• **Brief**:
Using the records below, transcribe word for word the stretch from the line that contains "Je l ai acheté" through the line that contains "Roland de Gilead", both end lines included, and nothing else.

(Collected data)
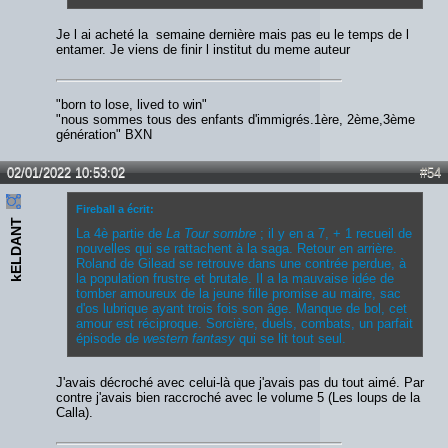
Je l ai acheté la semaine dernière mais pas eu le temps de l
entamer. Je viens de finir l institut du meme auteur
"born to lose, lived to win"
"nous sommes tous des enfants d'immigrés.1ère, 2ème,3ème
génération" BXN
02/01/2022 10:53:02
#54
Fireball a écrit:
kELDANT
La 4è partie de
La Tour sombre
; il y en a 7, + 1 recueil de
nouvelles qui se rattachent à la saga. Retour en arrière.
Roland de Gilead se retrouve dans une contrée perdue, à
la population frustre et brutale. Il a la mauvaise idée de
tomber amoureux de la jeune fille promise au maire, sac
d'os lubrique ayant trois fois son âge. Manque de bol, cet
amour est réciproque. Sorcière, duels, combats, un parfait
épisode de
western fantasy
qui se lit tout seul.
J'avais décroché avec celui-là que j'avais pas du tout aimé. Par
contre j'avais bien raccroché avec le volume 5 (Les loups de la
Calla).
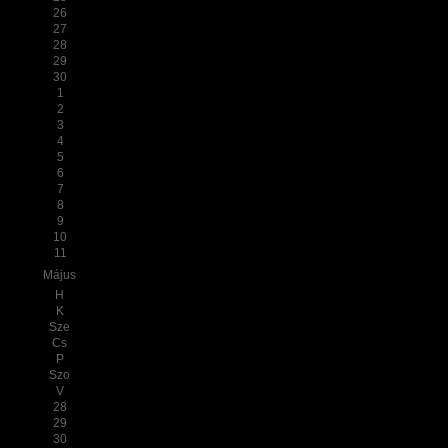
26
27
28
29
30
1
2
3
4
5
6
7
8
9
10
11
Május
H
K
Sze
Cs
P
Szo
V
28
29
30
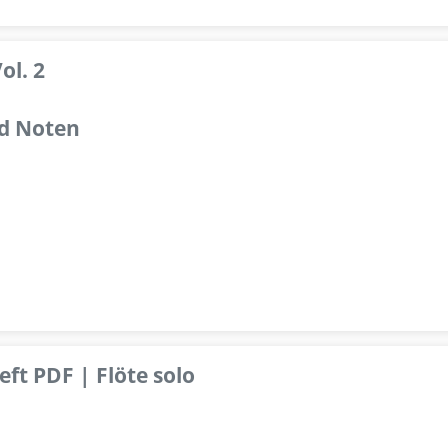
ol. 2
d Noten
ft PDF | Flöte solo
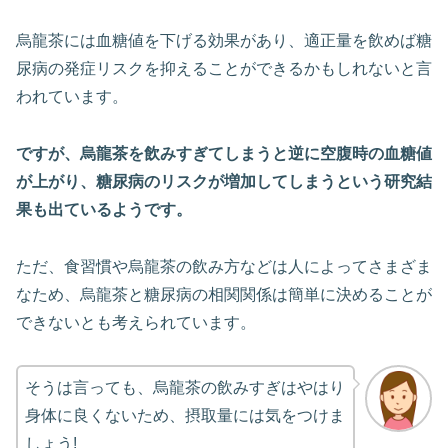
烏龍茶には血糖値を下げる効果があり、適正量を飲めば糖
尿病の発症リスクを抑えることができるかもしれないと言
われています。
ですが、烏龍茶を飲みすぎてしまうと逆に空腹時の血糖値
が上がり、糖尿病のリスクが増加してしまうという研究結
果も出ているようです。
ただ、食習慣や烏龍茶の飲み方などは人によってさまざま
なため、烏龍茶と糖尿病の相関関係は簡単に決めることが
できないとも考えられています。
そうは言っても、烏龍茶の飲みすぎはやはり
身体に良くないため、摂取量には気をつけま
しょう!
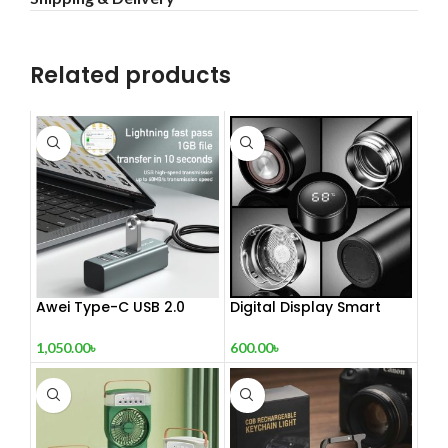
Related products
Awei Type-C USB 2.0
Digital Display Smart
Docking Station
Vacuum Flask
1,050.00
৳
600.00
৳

* * *

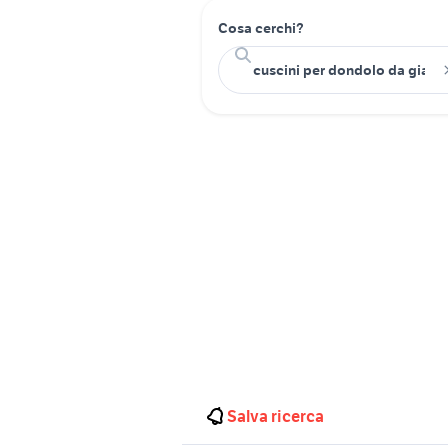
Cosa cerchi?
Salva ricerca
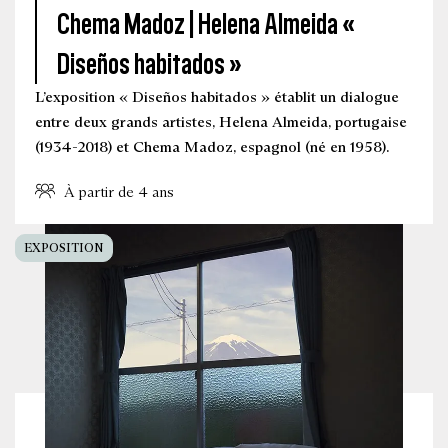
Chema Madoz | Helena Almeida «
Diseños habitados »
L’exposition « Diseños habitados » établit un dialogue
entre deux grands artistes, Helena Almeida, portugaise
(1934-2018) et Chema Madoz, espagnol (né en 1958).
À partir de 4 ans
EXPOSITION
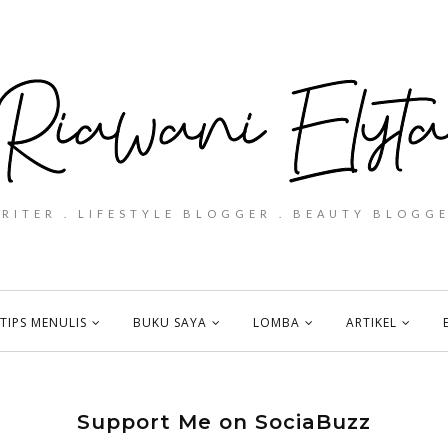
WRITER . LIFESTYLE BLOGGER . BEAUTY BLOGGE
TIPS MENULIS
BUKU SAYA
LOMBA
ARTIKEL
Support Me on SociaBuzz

• **Output below**:
Je l ai acheté la semaine dernière mais pas eu le temps de l
entamer. Je viens de finir l institut du meme auteur
"born to lose, lived to win"
"nous sommes tous des enfants d'immigrés.1ère, 2ème,3ème
génération" BXN
02/01/2022 10:53:02
#54
Fireball a écrit:
kELDANT
La 4è partie de
La Tour sombre
; il y en a 7, + 1 recueil de
nouvelles qui se rattachent à la saga. Retour en arrière.
Roland de Gilead se retrouve dans une contrée perdue, à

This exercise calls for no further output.